Head into the wilderness for a stay in Disney World's cabins
Published: August 5, 2011 at 8:48 AM
Fort Wilderness is known to many as Disney World's campground, but Fort Wilderness also offers dozens of fully-equipped cabins. (They're officially a "Moderate Resort Hotel" in Disney lingo, listing from $275-405 a night.)
Now when I say "cabins," don't start thinking about rough-hewn log rooms with packed dirt floors - the type of structure where you'd find a young Abe Lincoln out front, splitting logs for the night's fire. These are modern cabins, much like those you'd find up in the mountains of the Sierra Nevada or the Smokies.

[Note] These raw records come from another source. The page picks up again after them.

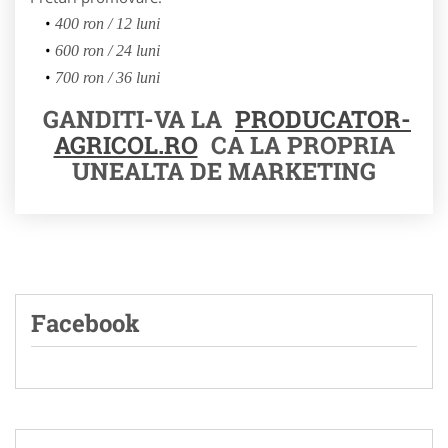
400 ron / 12 luni
600 ron / 24 luni
700 ron / 36 luni
GANDITI-VA LA
PRODUCATOR-
AGRICOL.RO
CA LA PROPRIA
UNEALTA DE MARKETING
Facebook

I hesitate to say this because of the connotation some people have with the phrase, but, essentially, they're mobile homes.
Spectacularly well-decorated mobile homes, I must say.
Wood paneling throughout makes the place feel like a wilderness cabin, and quilts and artwork on the walls brighten the room. You'll find a well-equipped full kitchen, but be sure to bring your own coffee filters (and food, of course.)
The need to stock the kitchen makes this a tough destination to rely on the free Disney's Magical Express service from and to the Orlando Airport. And if you're not going to use the kitchen or the grill out front of the cabin, what's the point of paying for them? Fort Wilderness is a more popular destination for people who drive to the Walt Disney World Resort.
A Fort Wilderness cabin can sleep a large family, too. You've got two bunk beds and a double bed in the bedroom, a double, Murphy bed in the living room, plus a couch that could sleep another child.
Unfortunately, the double bed in the bedroom gave me my worst night's sleep in years - the matress felt like a giant vat of lumpy rice pudding. I switched to the Murphy bed the next night and found it much more comfortable.
Don't neglect to check the entertainment schedule during a stay at Fort Wilderness. The kids enjoyed the free singalong and campfire, as well as games at the pool. Be sure to pick up fixins for s'mores at the grocery before you arrive, as well as something to use as sticks at the campfire.
We didn't splurge for tickets to the resort's popular Hoop-De-Doo-Revue on this trip, but if your budget allows, do. Just remember to do it when you book your stay - tickets go fast.
Instead, we ate at the adjacent Trail's End Restaurant - a hearty buffet that's serves breakfast, lunch and dinner. Service was friendly and everyone enjoyed the food, but a few days later I'm struggling to think of anything remarkable to say about it.
A final tip: Spend the extra money and book a golf cart to use during your stay. The only places to park your car are at the front desk and next to your cabin. Nothing else around the resort, including the restaurants, boat launch to the Magic Kingdom or the pools is within reasonable walking distance so without a cart, you'll be waiting for buses to get around throughout your stay.